En la década de los años cuarenta ser madre soltera a la mujer la convertía en una especie de marioneta… a la que le han cortado los hilos y queda a merced del viento.

 

A todas las Isabelitas repartidas por toda geografía.

 

En la década de los años cuarenta, la economía de subsistencia a la que estaban condenadas muchas familias hizo que Isabelita, la menor de cuatro hermanos, el resto varones, fuera a servir con apenas quince años, a una casa señorial, palaciega, hogar de algunos señoritos que se les consideraban “modélicos”, habitada por su esposa, la señora, y sus dos hijos, de aspecto impecables cuyo cuidado venían de las manos de Isabelita, además de dedicarse a encerar pasillos, ir al mercado, abrillantar los bronces que decoraban el palacete  y suelos hasta que los dueños se vieran reflejados, lavar, planchar, etc., llevar una casa para delante, que no le pesaba a sus quince años. Todo por tener cómo contraprestación, su comida, una vez al año algún vestido y un calzado, era lo habitual de la época, y una carga menos para su propia familia, que a medida que pasaba el tiempo, estaba más distante, y ella más carente de amor familiar, pero con este gesto, ambas partes se conformaban porque las circunstancias así lo establecían, cuándo la comida era tan escasa.

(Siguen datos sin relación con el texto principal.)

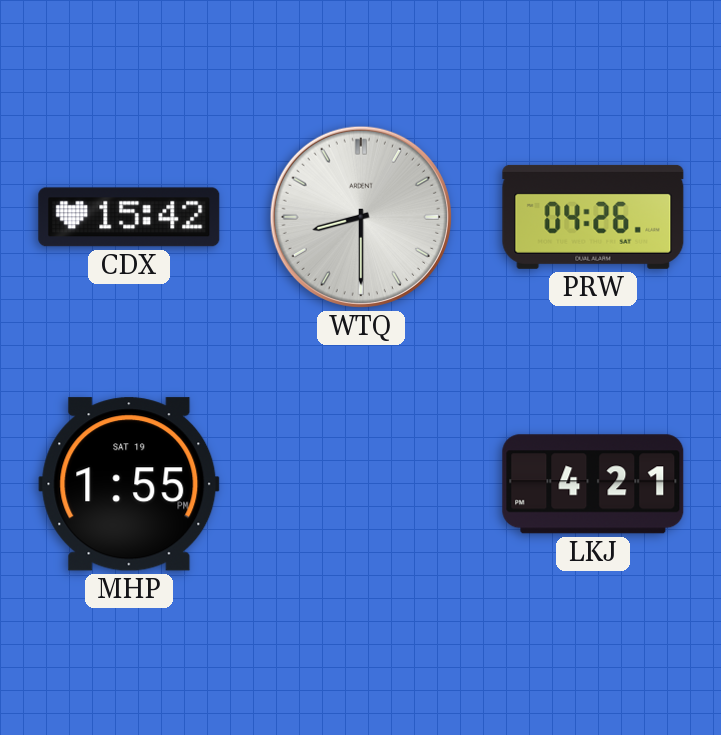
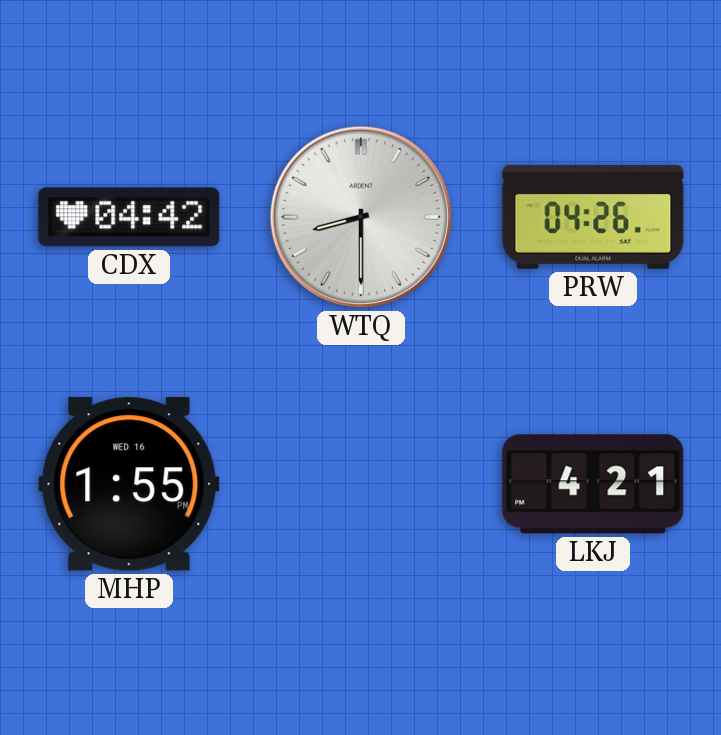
CDX: 15:42 -> 04:42
MHP date: SAT 19 -> WED 16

La escuela, sólo la había pisado puntualmente durante su infancia, era en la escuela de la vida dónde había aprendido a poner escaso su nombre y su firma.

Ella se convirtió en una más de la familia muy querida por la señora, el señorito y esos dos niños que desde que eran bebés descubrieron en Isabelita unos lazos emocionales de cariño y ternura, abundantes desde su nacimiento hasta su infancia y adolescencia, infancia muy distinta a la que ella jamás tuvo. Descubrió para matar el hambre un mundo abierto lleno de manjares que ella misma elaboraba con sus propias manos, pese a la explotación laboral que inconscientemente sufría, a cambio de dar todo lo que tenía.

De la explotación laboral que para ella pasaba desapercibida, aquella niña de tez morena, pelo largo entrelazado con dos trenzas, ojos claros e indefensa, que sólo transmitía bondad, pasó a ser víctima de vejaciones, para satisfacer los instintos sexuales por parte del señorito, atraído por su belleza e inocencia…sucedía mucho en esos hogares de algunos “señoritos modélicos”, si la sirvienta de la casa no se abría al sexo esporádico sometido por el abuso de autoridad y del hambre.

Isabel, que siempre había vivido en un clima privado de libertades, empezó a sentir miedo a raíz de esa experiencia, miedo y terror permanente, tanto que en todas las épocas del año no podía evitar dormir tapada para encapsularse del miedo exterior. Esos castigos y crueldades escalofriantes no salieron nunca de ese hogar.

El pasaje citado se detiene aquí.